Identification of two novel mutant ANS alleles responsible for inactivation of anthocyanidin synthase and failure of anthocyanin production in onion (Allium cepa L.)

Abstract

Two genes (DFR-A and ANS) encoding dihydroflavonol 4-reductase (DFR) and anthocyanidin synthase (ANS) enzymes in the anthocyanin biosynthesis pathway, respectively, are complementarily involved in anthocyanin production in onion (Allium cepa L.). Eleven inactive DFR-A alleles have been reported, with only a single inactive ANS allele previously identified. Two additional inactive ANS alleles are reported in this study. A mutant ANS allele containing a 4-bp insertion at the end of exon1 was identified from yellow bulbs of the F2 population in which the DFR-A genotype was homozygous for an active allele. The 4-bp insertion caused a frame-shift mutation and resulted in creation of a premature stop codon at the start of exon2. This mutant ANS allele was designated ANS PS allele.

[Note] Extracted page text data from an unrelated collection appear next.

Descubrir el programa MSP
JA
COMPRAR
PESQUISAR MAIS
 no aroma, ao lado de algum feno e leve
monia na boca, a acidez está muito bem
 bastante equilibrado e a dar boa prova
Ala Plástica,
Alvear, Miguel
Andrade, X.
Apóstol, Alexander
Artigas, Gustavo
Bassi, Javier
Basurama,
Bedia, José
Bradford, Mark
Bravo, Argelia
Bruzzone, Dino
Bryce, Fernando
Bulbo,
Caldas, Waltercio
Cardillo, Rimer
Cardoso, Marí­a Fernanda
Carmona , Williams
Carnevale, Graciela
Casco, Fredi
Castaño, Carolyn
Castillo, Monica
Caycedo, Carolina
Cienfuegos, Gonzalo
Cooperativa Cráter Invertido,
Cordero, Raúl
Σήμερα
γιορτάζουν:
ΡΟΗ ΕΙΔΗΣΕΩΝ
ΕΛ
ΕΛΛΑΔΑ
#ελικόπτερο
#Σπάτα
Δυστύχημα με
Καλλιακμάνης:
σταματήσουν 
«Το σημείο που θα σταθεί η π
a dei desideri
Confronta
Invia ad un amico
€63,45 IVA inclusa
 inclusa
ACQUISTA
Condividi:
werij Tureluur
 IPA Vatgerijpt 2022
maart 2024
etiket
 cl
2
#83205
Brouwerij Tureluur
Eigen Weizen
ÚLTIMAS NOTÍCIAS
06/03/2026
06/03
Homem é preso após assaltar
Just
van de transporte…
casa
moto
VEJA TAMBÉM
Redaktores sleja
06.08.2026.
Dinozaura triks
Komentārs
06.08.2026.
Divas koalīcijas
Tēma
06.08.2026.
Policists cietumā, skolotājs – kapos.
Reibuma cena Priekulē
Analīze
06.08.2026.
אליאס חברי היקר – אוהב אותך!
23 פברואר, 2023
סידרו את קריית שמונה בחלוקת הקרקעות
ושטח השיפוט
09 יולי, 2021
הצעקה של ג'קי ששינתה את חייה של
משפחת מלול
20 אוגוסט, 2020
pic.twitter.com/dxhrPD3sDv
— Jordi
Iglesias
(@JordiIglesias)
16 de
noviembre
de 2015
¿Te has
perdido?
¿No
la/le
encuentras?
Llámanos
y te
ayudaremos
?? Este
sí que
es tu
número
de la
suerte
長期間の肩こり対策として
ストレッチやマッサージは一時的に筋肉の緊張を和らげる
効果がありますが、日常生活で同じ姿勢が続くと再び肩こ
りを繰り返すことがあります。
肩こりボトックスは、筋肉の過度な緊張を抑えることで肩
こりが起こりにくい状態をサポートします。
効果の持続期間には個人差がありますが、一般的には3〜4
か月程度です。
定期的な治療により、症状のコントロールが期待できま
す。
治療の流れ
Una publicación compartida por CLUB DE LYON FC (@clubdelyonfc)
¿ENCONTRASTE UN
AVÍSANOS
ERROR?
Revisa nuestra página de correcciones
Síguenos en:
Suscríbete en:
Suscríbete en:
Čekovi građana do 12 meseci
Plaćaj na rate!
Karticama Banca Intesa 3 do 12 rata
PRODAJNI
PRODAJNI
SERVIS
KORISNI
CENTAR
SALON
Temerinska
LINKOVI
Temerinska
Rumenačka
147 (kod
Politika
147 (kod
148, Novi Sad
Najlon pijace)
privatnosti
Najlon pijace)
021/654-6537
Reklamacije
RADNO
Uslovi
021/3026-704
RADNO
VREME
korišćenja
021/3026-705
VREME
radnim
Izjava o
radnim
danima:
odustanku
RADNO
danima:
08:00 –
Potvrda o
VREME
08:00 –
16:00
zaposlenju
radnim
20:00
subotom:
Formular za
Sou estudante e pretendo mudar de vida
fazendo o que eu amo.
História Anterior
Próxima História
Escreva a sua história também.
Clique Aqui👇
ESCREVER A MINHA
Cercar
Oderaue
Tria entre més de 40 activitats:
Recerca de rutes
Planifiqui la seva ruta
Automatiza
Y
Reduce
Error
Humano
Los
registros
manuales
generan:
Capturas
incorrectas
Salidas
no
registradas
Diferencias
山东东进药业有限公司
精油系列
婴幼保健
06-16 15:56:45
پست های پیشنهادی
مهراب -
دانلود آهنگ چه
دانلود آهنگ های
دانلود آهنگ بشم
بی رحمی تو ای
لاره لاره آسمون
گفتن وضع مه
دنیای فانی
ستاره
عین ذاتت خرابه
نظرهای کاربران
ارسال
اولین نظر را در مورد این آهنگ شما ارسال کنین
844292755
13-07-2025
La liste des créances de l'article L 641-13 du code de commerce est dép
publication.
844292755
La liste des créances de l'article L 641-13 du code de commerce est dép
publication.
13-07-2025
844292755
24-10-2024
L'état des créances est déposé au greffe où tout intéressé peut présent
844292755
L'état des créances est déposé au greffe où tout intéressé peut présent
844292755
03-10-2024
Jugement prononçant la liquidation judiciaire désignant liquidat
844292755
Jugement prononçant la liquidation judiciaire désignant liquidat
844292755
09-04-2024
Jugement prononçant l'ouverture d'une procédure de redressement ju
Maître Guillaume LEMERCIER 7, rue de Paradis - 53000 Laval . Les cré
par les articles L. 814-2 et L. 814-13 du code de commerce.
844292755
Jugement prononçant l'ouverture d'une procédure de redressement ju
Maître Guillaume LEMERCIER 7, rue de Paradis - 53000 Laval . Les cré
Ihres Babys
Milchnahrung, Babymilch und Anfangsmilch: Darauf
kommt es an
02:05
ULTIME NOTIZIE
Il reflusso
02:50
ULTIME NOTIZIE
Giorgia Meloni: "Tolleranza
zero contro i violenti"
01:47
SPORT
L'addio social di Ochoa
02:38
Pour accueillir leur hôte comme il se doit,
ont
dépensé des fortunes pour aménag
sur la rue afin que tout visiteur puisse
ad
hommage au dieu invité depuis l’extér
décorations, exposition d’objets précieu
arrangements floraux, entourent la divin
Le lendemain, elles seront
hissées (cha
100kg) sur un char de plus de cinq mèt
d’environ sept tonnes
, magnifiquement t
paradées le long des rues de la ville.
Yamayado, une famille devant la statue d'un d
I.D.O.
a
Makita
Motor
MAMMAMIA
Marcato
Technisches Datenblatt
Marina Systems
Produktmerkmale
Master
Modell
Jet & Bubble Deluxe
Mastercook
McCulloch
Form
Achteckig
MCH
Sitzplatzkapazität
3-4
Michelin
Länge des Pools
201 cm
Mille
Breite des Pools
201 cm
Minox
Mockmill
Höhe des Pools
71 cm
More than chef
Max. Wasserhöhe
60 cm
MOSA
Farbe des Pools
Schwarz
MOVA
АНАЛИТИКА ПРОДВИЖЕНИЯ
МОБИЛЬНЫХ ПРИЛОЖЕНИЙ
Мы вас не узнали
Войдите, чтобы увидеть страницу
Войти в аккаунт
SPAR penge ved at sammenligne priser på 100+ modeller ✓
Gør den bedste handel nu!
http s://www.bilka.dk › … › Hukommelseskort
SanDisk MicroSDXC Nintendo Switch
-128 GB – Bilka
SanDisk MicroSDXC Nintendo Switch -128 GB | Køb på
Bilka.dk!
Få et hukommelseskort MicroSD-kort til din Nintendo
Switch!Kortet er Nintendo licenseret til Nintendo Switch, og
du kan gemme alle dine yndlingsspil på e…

RT-PCR results showed that transcripts of the ANS PS allele were almost undetectable in yellow F2 bulbs, implying the involvement of nonsense-mediated mRNA decay. A cleaved amplified polymorphic sequence marker was developed for detection of the ANS PS allele. Another inactive ANS allele was identified from the light-red F1 populations showing complementation between DFR-A and ANS genes. A critical amino acid change of the strictly conserved serine residue into leucine was found in this mutant allele designated ANS S188L . In addition, seven variants of active ANS alleles were identified from diverse onion germplasm. A stepwise process consisting of PCR amplification and sequencing of PCR products was devised to identify three inactive (ANS PS , ANS S188L , and ANS G229R ), one leaky (ANS P ), and two active ANS alleles (ANS L and ANS h1 ).